Beneath this line are the data; copy exactly the part of them that opens with the line containing "Шипы для ботинок" and closes with the line containing "Готовые наборы", and only that part.
[Start of Attachment]
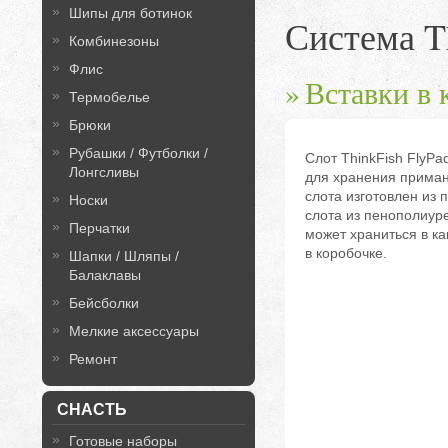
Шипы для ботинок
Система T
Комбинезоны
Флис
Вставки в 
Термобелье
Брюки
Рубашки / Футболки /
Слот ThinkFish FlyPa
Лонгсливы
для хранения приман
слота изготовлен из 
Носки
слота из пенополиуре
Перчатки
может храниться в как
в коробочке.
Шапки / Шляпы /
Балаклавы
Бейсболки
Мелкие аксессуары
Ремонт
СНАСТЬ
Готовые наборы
[End of Attachment]
[Start of Attachment]
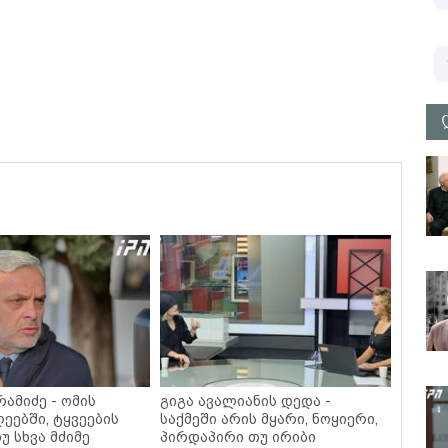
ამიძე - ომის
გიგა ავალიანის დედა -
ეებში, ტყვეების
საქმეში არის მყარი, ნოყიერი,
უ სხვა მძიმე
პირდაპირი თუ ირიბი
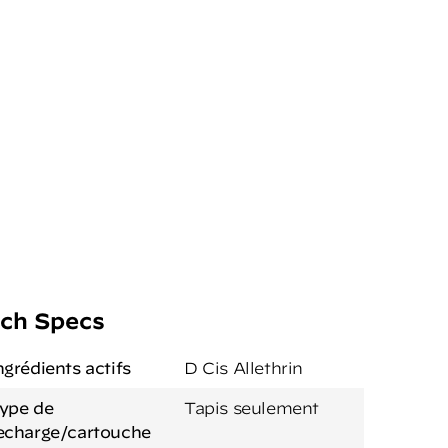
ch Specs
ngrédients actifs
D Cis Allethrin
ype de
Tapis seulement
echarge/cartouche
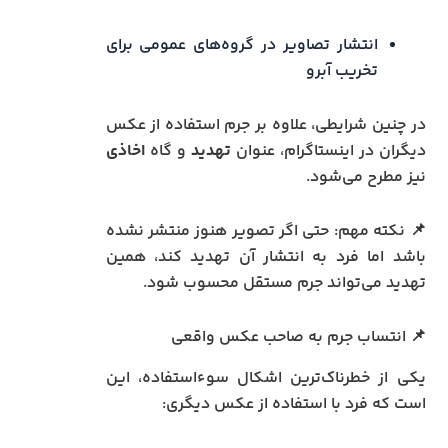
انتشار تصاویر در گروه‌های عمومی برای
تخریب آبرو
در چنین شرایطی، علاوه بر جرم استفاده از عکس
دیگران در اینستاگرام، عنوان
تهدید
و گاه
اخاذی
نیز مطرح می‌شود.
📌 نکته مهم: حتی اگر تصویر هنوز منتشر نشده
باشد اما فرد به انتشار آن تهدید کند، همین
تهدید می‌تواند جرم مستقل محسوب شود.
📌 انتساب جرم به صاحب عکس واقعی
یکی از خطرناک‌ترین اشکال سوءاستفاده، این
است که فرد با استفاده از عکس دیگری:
[End of Attachment]
[Start of Attachment]
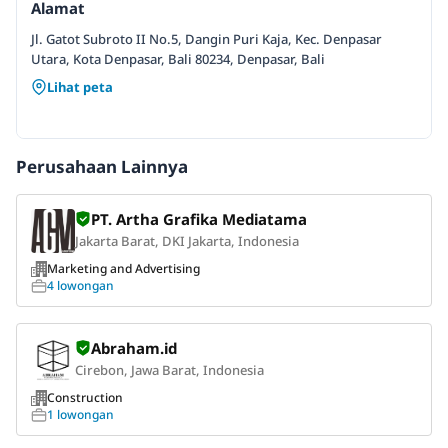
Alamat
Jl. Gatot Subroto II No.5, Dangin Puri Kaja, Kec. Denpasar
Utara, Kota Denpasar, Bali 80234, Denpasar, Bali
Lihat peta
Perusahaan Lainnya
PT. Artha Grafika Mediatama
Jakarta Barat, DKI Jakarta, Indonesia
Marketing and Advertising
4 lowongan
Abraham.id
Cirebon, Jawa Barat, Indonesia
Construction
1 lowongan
[End of Attachment]
Written answer
Шипы для ботинок
Система T
Комбинезоны
Флис
Вставки в 
Термобелье
Брюки
Рубашки / Футболки /
Слот ThinkFish FlyPa
Лонгсливы
для хранения приман
слота изготовлен из 
Носки
слота из пенополиуре
Перчатки
может храниться в как
в коробочке.
Шапки / Шляпы /
Балаклавы
Бейсболки
Мелкие аксессуары
Ремонт
СНАСТЬ
Готовые наборы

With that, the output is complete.